Keeper-Ballycastle Bats

Prompt: Write about someone turning into a household pet (by choice or otherwise) and living as one for a while.

Word Count: 1152


Attempts to keep my frown off my face were possibly not going well as my Gryffindor sixth-years seemed to get even more nervous. I ignored their shaking hands and whispered voices while walking around to keep an eye on each student.

Today marked the first day we would work on the human transfiguration portion of this class...a particularly trying day for a professor such as myself. Misfired spells and incorrect incantations were dangerous at this point; it wouldn't be a simple wave to transform a young witch back into a human from a cup, or whatever else they managed to turn themselves into.

"Professor McGonagall?" I turned my head slightly to eye the speaker and found a girl that looked about 10 years old with her hand up in the air.

"Yes?" A short two steps and I'd arrived at her desk to peer down at her through my glasses. Her bushy brown hair vaguely reminded of a graduate student from a while ago, Hermione Granger, but she was far from that level of talent, unfortunately.

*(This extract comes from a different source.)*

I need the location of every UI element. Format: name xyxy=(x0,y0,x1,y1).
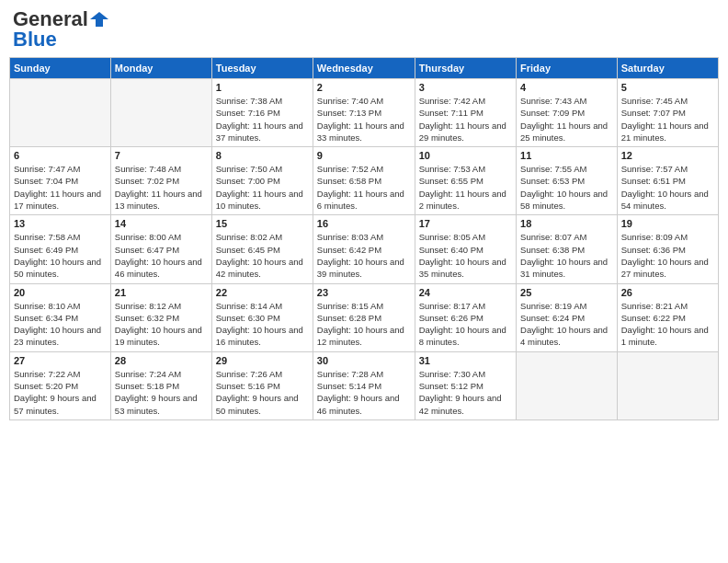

"U-uh, I don't quite understand what I'm doing wrong here." She motioned to the caged Pixie on the edge of her desk that was blowing a rather uncivilised raspberry at her.

It dawned on me then that this girl's name was Elizabeth McCormac, she was of age of course, but her grades and expression told me that she'd always put in the minimum effort required to pass.

"Are you reciting the spell and waving your wand just so?" I asked mirthfully, as I raised a brow. I forced a jet of light from the end of my wand, transfiguring the little Pixie into a mouse.

"Yes." Her voice was growing smaller by the second, forcing a sigh out of me.

Pixies to mice had to be one the most straightforward steps to this level of mastery; their build-ups were almost alike, and she still couldn't do it.

"Undo this, and then we shall try again together." I nodded as I tried to force the disgruntled tone out of my voice. Students like her did better with positive encouragement rather than my usual no-nonsense attitude.

A wand wave or two later and the Pixie was back to its usual state, although it looked a bit frazzled and dazed. This was the problem with using a transfiguration spell rather than learning to be an Animagi; the witch or wizard often found themselves thinking just as the animal would naturally.

"One, two, three-" I watched as she waved her wand inelegantly and then she was faced with the consequences - a backfire. Transfiguration was obviously one of the most complex and dangerous forms of magic, something Miss McCormac didn't appear to understand.

"Oh, goodness," I exclaimed. If this were 20 years ago, I would have been shocked, and immediately rushed her right off to Pomfrey; but these days I found less and less surprised me.

"Bloody hell! Lizzie turned 'erself into a rat!" The boy she'd been sat next to was far too excited than he ought to be.

As a small squeak from the mouse that had once been Elizabeth sounded, I let out another sigh. The little thing panicked, probably at the site of large figures surrounding it.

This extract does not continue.